Will this be approachable: My 2 hour query will actually finally return results into my 1gig csv.zip file?
Not sure about 2 hours, as again it'd be a service that would be open to a wide community, and time is the most limited resource of all - once 2-hour query is running, that means the resource to serve it is consumed for 2 hours and not available to anybody else. Even with batching, we only have 24 hours per day which we'd be able to run only 12 such queries (well, parallelism exists, but let's not complicate it too much for the sake of example) and then the 13th person would have to wait the whole day for their query to be even run. Without some limit you'd have to book it months in advance like a posh restaurant :) Of course, it's a consideration of resources available and demand for such queries, so we'd have to see what the precise limit is when we get there. Maybe there are no 13 people to run such queries and we'd be ok.
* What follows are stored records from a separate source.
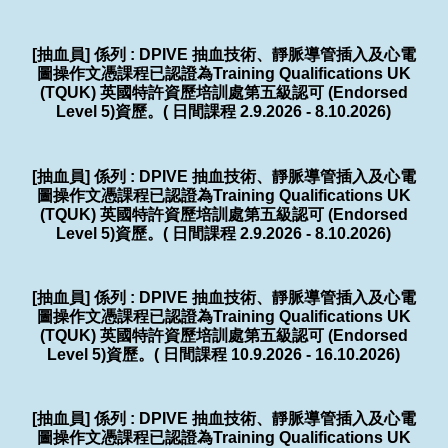
[抽血員] 係列 : DPIVE 抽血技術、靜脈導管插入及心電
圖操作文憑課程已認證為Training Qualifications UK
(TQUK) 英國特許資歷培訓處第五級認可 (Endorsed
Level 5)資歷。( 日間課程 2.9.2026 - 8.10.2026)
[抽血員] 係列 : DPIVE 抽血技術、靜脈導管插入及心電
圖操作文憑課程已認證為Training Qualifications UK
(TQUK) 英國特許資歷培訓處第五級認可 (Endorsed
Level 5)資歷。( 日間課程 2.9.2026 - 8.10.2026)
[抽血員] 係列 : DPIVE 抽血技術、靜脈導管插入及心電
圖操作文憑課程已認證為Training Qualifications UK
(TQUK) 英國特許資歷培訓處第五級認可 (Endorsed
Level 5)資歷。( 日間課程 10.9.2026 - 16.10.2026)
[抽血員] 係列 : DPIVE 抽血技術、靜脈導管插入及心電
圖操作文憑課程已認證為Training Qualifications UK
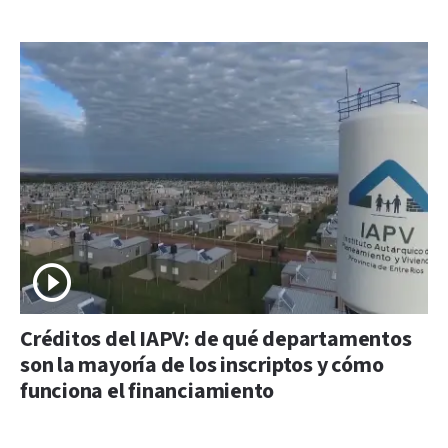
Créditos del IAPV: de qué departamentos
son la mayoría de los inscriptos y cómo
funciona el financiamiento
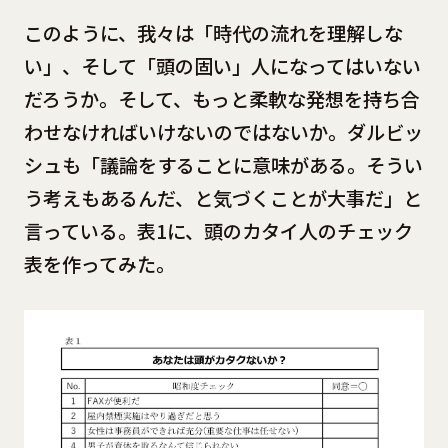
このように、我々は「時代の流れを理解しな
い」、そして「頭の固い」人になってはいない
だろうか。そして、もっと柔軟な発想を持ち合
わせなければいけないのではないか。ダルビッ
シュも「議論をすることに意味がある。そうい
う考えもあるんだ、と気づくことが大事だ」と
言っている。表1に、頭のカタイ人のチェック
表を作ってみた。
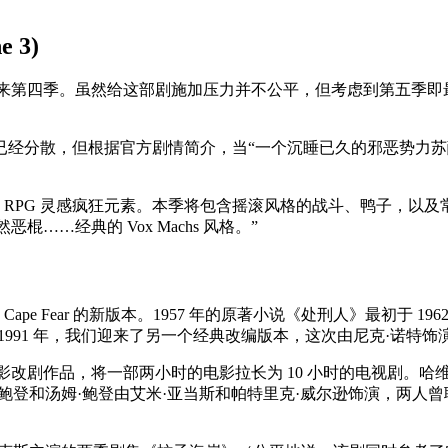
e 3)
ole》本月回归，迎来第四季。虽然给这部剧施加压力并不公平，但考虑
已经分散，但根据官方剧情简介，当“一个沉睡已久的邪恶势力
多的 RPG 灵感疯狂元素。本季将包含摇滚风格的战斗、鸭子，以及常规角色阵
恶棍……经典的 Vox Machs 风格。”
pe Fear 的新版本。1957 年的原著小说《处刑人》最初于 
991 年，我们迎来了另一个经典改编版本，这次由尼克·诺特饰
体平台最新的影改剧作品，将一部两小时的电影拉长为 10 小时的电视
鲍登和汤姆·鲍登由艾米·亚当斯和帕特里克·威尔逊饰演，两人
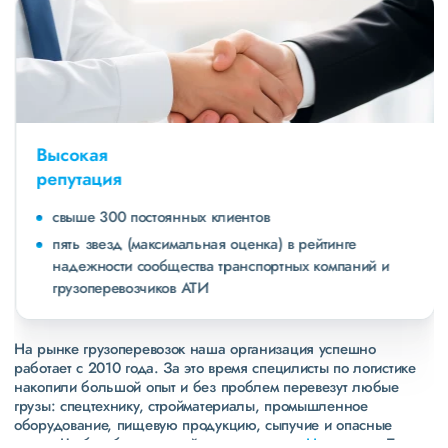
Высокая
репутация
свыше 300 постоянных клиентов
пять звезд (максимальная оценка) в рейтинге
надежности сообщества транспортных компаний и
грузоперевозчиков АТИ
На рынке грузоперевозок наша организация успешно
работает с 2010 года. За это время специлисты по логистике
накопили большой опыт и без проблем перевезут любые
грузы: спецтехнику, стройматериалы, промышленное
оборудование, пищевую продукцию, сыпучие и опасные
грузы. Чтобы убедиться зайдите в раздел
«Наш опыт»
. Там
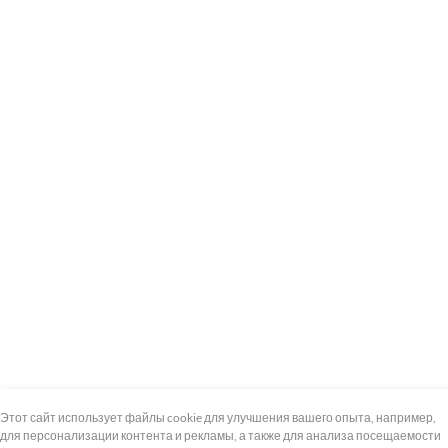
+7 (495) 739-8-12
Круглосуточно
Этот сайт использует файлы cookie для улучшения вашего опыта, например,
для персонализации контента и рекламы, а также для анализа посещаемости
8 (800) 100-33-300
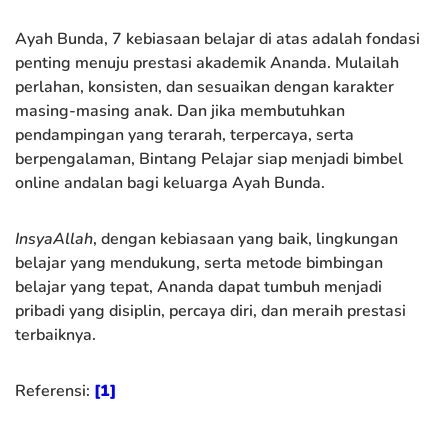
Ayah Bunda, 7 kebiasaan belajar di atas adalah fondasi
penting menuju prestasi akademik Ananda. Mulailah
perlahan, konsisten, dan sesuaikan dengan karakter
masing-masing anak. Dan jika membutuhkan
pendampingan yang terarah, terpercaya, serta
berpengalaman, Bintang Pelajar siap menjadi bimbel
online andalan bagi keluarga Ayah Bunda.
InsyaAllah
, dengan kebiasaan yang baik, lingkungan
belajar yang mendukung, serta metode bimbingan
belajar yang tepat, Ananda dapat tumbuh menjadi
pribadi yang disiplin, percaya diri, dan meraih prestasi
terbaiknya.
Referensi:
[1]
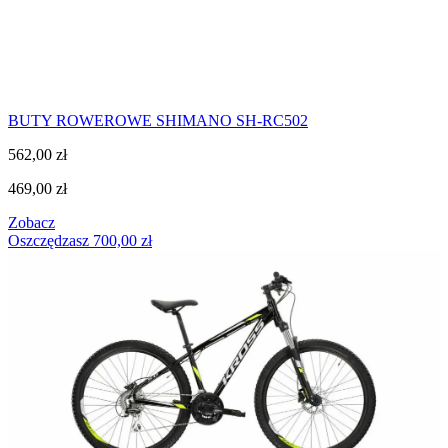
BUTY ROWEROWE SHIMANO SH-RC502
562,00
zł
469,00
zł
Zobacz
Oszczędzasz
700,00
zł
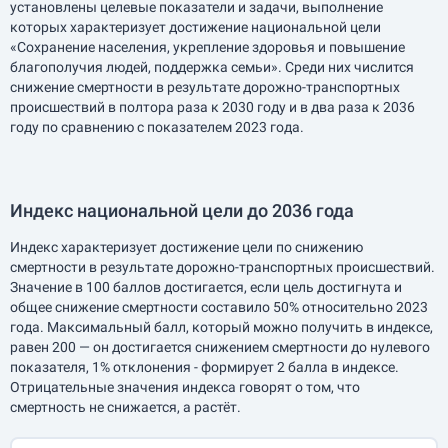
установлены целевые показатели и задачи, выполнение
которых характеризует достижение национальной цели
«Сохранение населения, укрепление здоровья и повышение
благополучия людей, поддержка семьи». Среди них числится
снижение смертности в результате дорожно-транспортных
происшествий в полтора раза к 2030 году и в два раза к 2036
году по сравнению с показателем 2023 года.
Индекс национальной цели до 2036 года
Индекс характеризует достижение цели по снижению
смертности в результате дорожно-транспортных происшествий.
Значение в 100 баллов достигается, если цель достигнута и
общее снижение смертности составило 50% относительно 2023
года. Максимальный балл, который можно получить в индексе,
равен 200 — он достигается снижением смертности до нулевого
показателя, 1% отклонения - формирует 2 балла в индексе.
Отрицательные значения индекса говорят о том, что
смертность не снижается, а растёт.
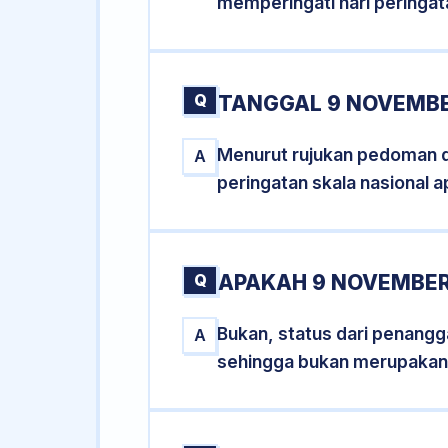
memperingati hari peringat
Q
TANGGAL 9 NOVEMBE
Menurut rujukan pedoman dar
A
peringatan skala nasional a
Q
APAKAH 9 NOVEMBER
Bukan, status dari penangga
A
sehingga bukan merupakan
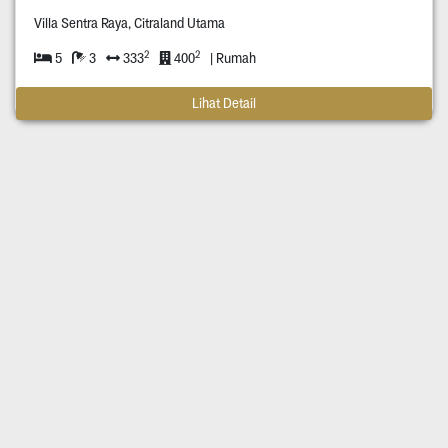
Villa Sentra Raya, Citraland Utama
2
2
5
3
333
400
| Rumah
Lihat Detail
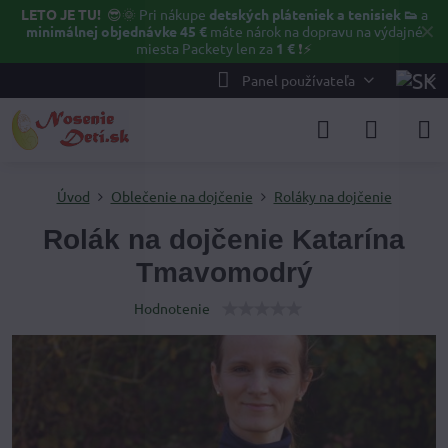
LETO JE TU!
😎🌞
Pri nákupe
detských pláteniek a tenisiek 👟
a
✕
minimálnej objednávke 45 €
máte nárok na dopravu na výdajné
miesta Packety len za
1 €
❗⚡️
Panel používateľa
Úvod
Oblečenie na dojčenie
Roláky na dojčenie
Rolák na dojčenie Katarína
Tmavomodrý
Hodnotenie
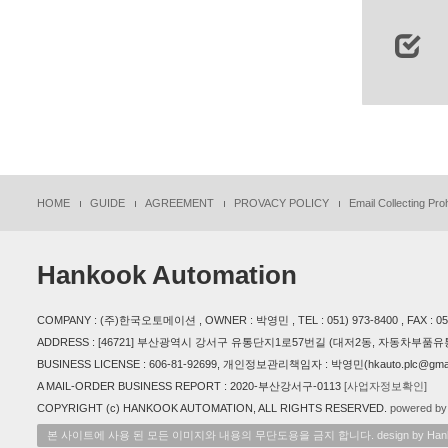
HOME
GUIDE
AGREEMENT
PROVACY POLICY
Email Collecting Proh
Hankook Automation
COMPANY : (주)한국오토메이션 , OWNER : 박영민 , TEL : 051) 973-8400 , FAX : 051) 
ADDRESS : [46721] 부산광역시 강서구 유통단지1로57번길 (대저2동, 자동차부품유통
BUSINESS LICENSE : 606-81-92699, 개인정보관리책임자 : 박영민(hkauto.plc@gmai
A MAIL-ORDER BUSINESS REPORT : 2020-부산강서구-0113
[사업자정보확인]
COPYRIGHT (c) HANKOOK AUTOMATION, ALL RIGHTS RESERVED.
powered by
본 사이트에 사용 된 모든 이미지와 내용의 무단도용을 금지 합니다. design by Hankook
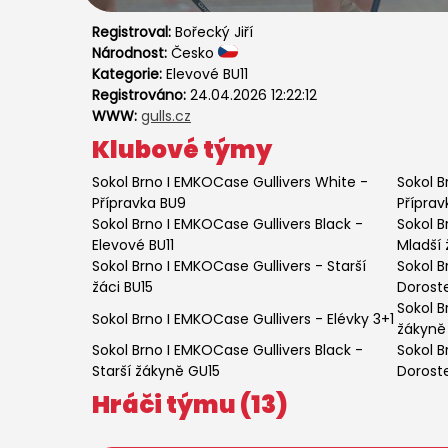
Registroval:
Bořecký Jiří
Národnost:
Česko
Kategorie:
Elevové BU11
Registrováno:
24.04.2026 12:22:12
WWW:
gulls.cz
Klubové týmy
Sokol Brno I EMKOCase Gullivers White
-
Sokol B
Přípravka BU9
Příprav
Sokol Brno I EMKOCase Gullivers Black
-
Sokol B
Elevové BU11
Mladší 
Sokol Brno I EMKOCase Gullivers
-
Starší
Sokol B
žáci BU15
Dorost
Sokol B
Sokol Brno I EMKOCase Gullivers
-
Elévky 3+1
žákyně
Sokol Brno I EMKOCase Gullivers Black
-
Sokol B
Starší žákyně GU15
Dorost
Hráči týmu (13)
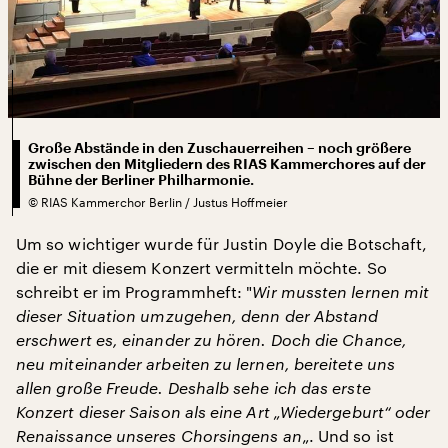
Große Abstände in den Zuschauerreihen – noch größere
zwischen den Mitgliedern des RIAS Kammerchores auf der
Bühne der Berliner Philharmonie.
©
RIAS Kammerchor Berlin / Justus Hoffmeier
Um so wichtiger wurde für Justin Doyle die Botschaft,
die er mit diesem Konzert vermitteln möchte. So
schreibt er im Programmheft: "
Wir mussten lernen mit
dieser Situation umzugehen, denn der Abstand
erschwert es, einander zu hören. Doch die Chance,
neu miteinander arbeiten zu lernen, bereitete uns
allen große Freude. Deshalb sehe ich das erste
Konzert dieser Saison als eine Art „Wiedergeburt“ oder
Renaissance unseres Chorsingens an
„. Und so ist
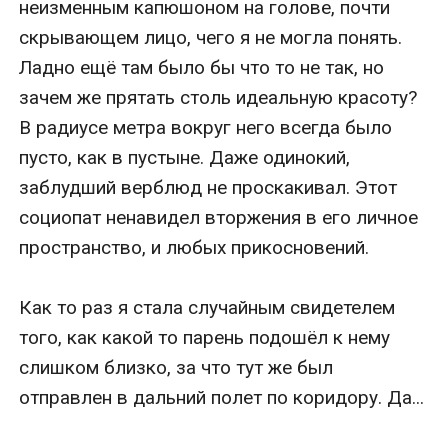
неизменным капюшоном на голове, почти 
скрывающем лицо, чего я не могла понять. 
Ладно ещё там было бы что то не так, но 
зачем же прятать столь идеальную красоту? 
В радиусе метра вокруг него всегда было 
пусто, как в пустыне. Даже одинокий, 
заблудший верблюд не проскакивал. Этот 
социопат ненавидел вторжения в его личное 
пространство, и любых прикосновений. 

Как то раз я стала случайным свидетелем 
того, как какой то парень подошёл к нему 
слишком близко, за что тут же был 
отправлен в дальний полет по коридору. Да...
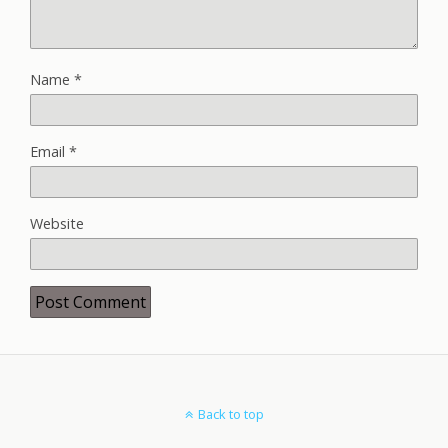
Name
*
Email
*
Website
Back to top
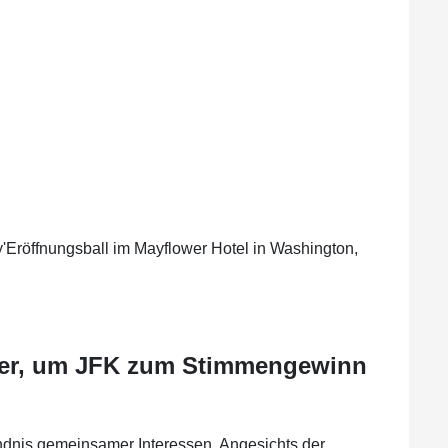
'Eröffnungsball im Mayflower Hotel in Washington,
ower, um JFK zum Stimmengewinn
dnis gemeinsamer Interessen. Angesichts der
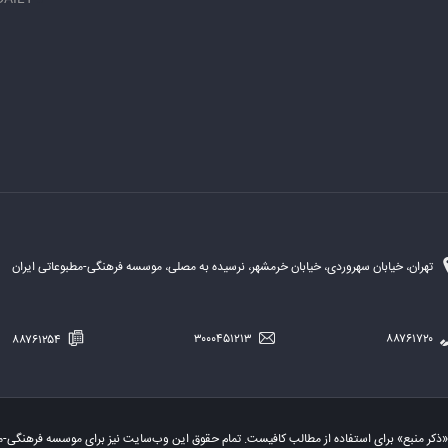
تهران، خیابان سهروردی، خیابان خرمشهر، نرسیده به مصلی، موسسه فرهنگی-مطبوعاتی ایران
۸۸۷۶۱۲۵۴
۳۰۰۰۴۵۱۲۱۳
۸۸۷۶۱۷۲۰
«ذکر منبع» برای استفاده از مطالب کافیست. تمام حقوق این وب‌سایت نیز برای موسسه فرهنگی-م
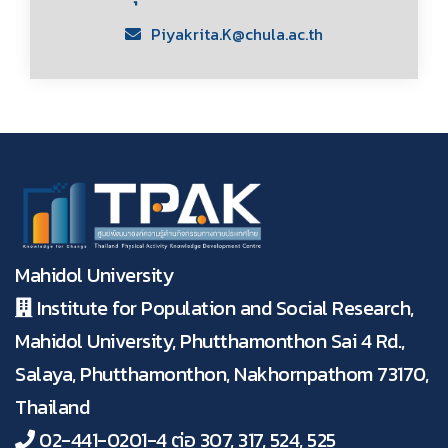
Piyakrita.K@chula.ac.th
Mahidol University
Institute for Population and Social Research,
Mahidol University, Phutthamonthon Sai 4 Rd.,
Salaya, Phutthamonthon, Nakhornpathom 73170,
Thailand
02-441-0201-4 ต่อ 307, 317, 524, 525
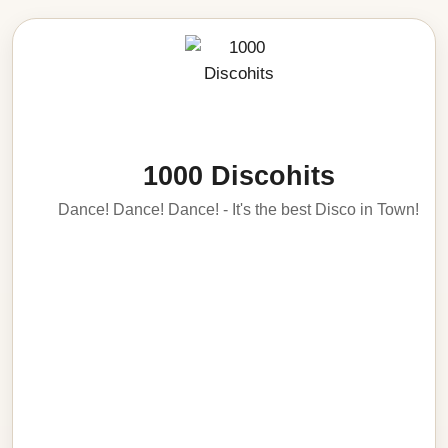
1000 Discohits
Dance! Dance! Dance! - It's the best Disco in Town!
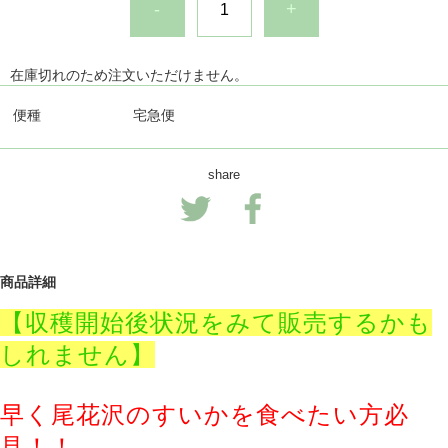
-
+
在庫切れのため注文いただけません。
便種
宅急便
share
商品詳細
【収穫開始後状況をみて販売するかも
しれません】
早く尾花沢のすいかを食べたい方必
見！！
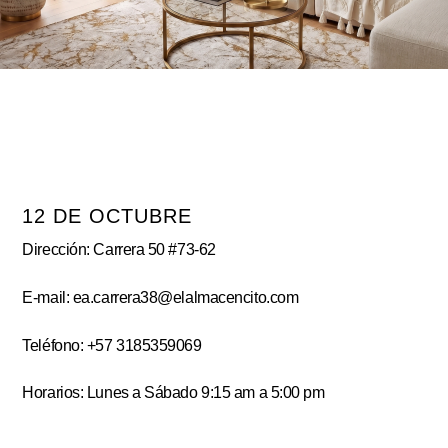
12 DE OCTUBRE
Dirección: Carrera 50 #73-62
E-mail: ea.carrera38@elalmacencito.com
Teléfono: +57 3185359069
Horarios: Lunes a Sábado 9:15 am a 5:00 pm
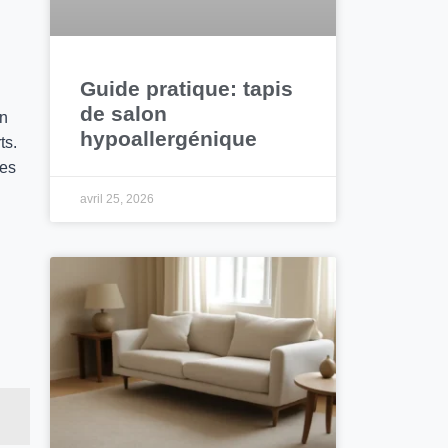
Guide pratique: tapis
de salon
un
hypoallergénique
ts.
les
avril 25, 2026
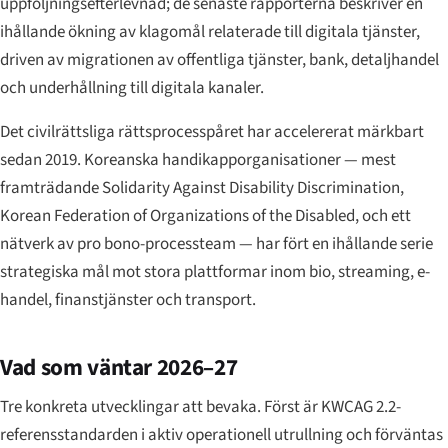
uppföljningsefterlevnad; de senaste rapporterna beskriver en
ihållande ökning av klagomål relaterade till digitala tjänster,
driven av migrationen av offentliga tjänster, bank, detaljhandel
och underhållning till digitala kanaler.
Det civilrättsliga rättsprocesspåret har accelererat märkbart
sedan 2019. Koreanska handikapporganisationer — mest
framträdande Solidarity Against Disability Discrimination,
Korean Federation of Organizations of the Disabled, och ett
nätverk av pro bono-processteam — har fört en ihållande serie
strategiska mål mot stora plattformar inom bio, streaming, e-
handel, finanstjänster och transport.
Vad som väntar 2026–27
Tre konkreta utvecklingar att bevaka. Först är KWCAG 2.2-
referensstandarden i aktiv operationell utrullning och förväntas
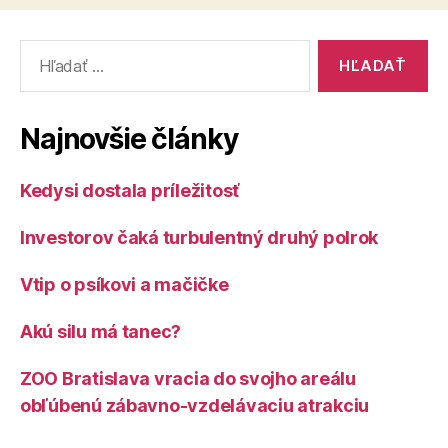
Vyhľadať:
Najnovšie články
Kedysi dostala príležitosť
Investorov čaká turbulentný druhý polrok
Vtip o psíkovi a mačičke
Akú silu má tanec?
ZOO Bratislava vracia do svojho areálu
obľúbenú zábavno-vzdelávaciu atrakciu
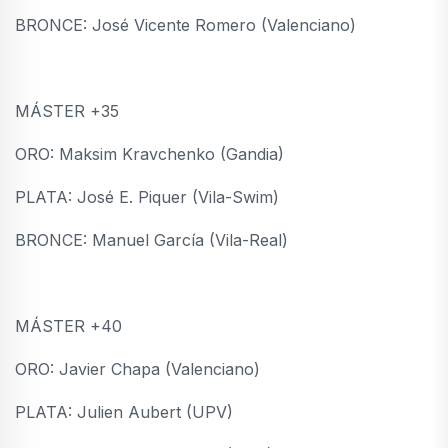
BRONCE: José Vicente Romero (Valenciano)
MÁSTER +35
ORO: Maksim Kravchenko (Gandia)
PLATA: José E. Piquer (Vila-Swim)
BRONCE: Manuel García (Vila-Real)
MÁSTER +40
ORO: Javier Chapa (Valenciano)
PLATA: Julien Aubert (UPV)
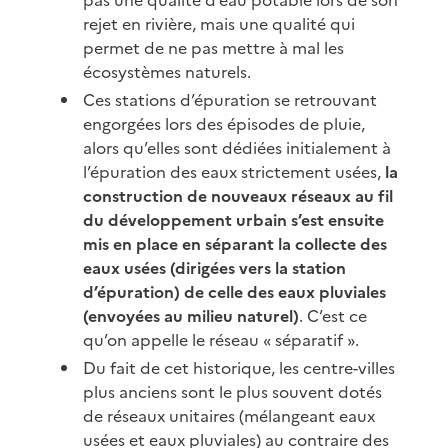
rejet en rivière, mais une qualité qui
permet de ne pas mettre à mal les
écosystèmes naturels.
Ces stations d’épuration se retrouvant
engorgées lors des épisodes de pluie,
alors qu’elles sont dédiées initialement à
l’épuration des eaux strictement usées,
la
construction de nouveaux réseaux au fil
du développement urbain s’est ensuite
mis en place en séparant la collecte des
eaux usées (dirigées vers la station
d’épuration) de celle des eaux pluviales
(envoyées au milieu naturel)
. C’est ce
qu’on appelle le réseau « séparatif ».
Du fait de cet historique, les centre-villes
plus anciens sont le plus souvent dotés
de réseaux unitaires (mélangeant eaux
usées et eaux pluviales) au contraire des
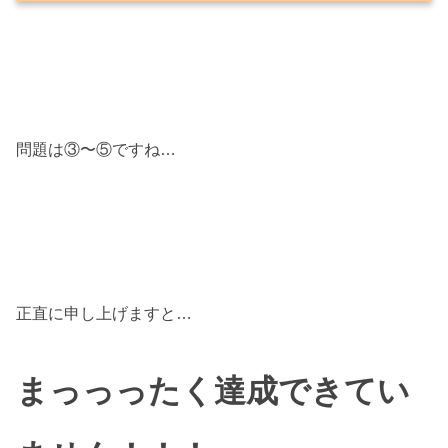
問題は③〜⑤ですね…
正直に申し上げますと…
まっっったく達成できてい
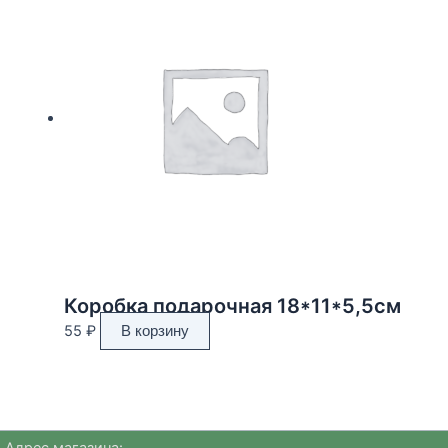
Коробка подарочная 18*11*5,5см
55
₽
В корзину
Was thinking the same thing. I wouldn't form a 2 hour query, just saying. In actuality, I'd spend the day or two to download the data dump.
Also, with live updates, long queries create other technical challenges (if query is running for 2 hours, the database has basically to keep the snapshot it runs on for 2 hours, which may make it much less efficient). We could of course have non-live-updates database, but updating it then would be a bit tricky as loading full dump takes a week now and catching up for that week takes even more time (hello, Achilles, hello, Tortoise). We're working on improving those, but for now 2 hour queries may be poorly compatible with both resources we have and the model we have. Shorter queries though may definitely be possible - we'd need to find the boundary that is safe given the current resources.
Yeap, agreed. Its a balancing act, even we do that in the enterprise, where even extremely large companies still have budgets. But the CEO and his reports come first, yah? :)
Thanks for the explanations Stas to confirm my assumptions there. Let's continue to focus on the 80% of common user queries and save the 20% like in my special cases to point users to the data dumps and say "roll your own kid, and have fun while doing it!"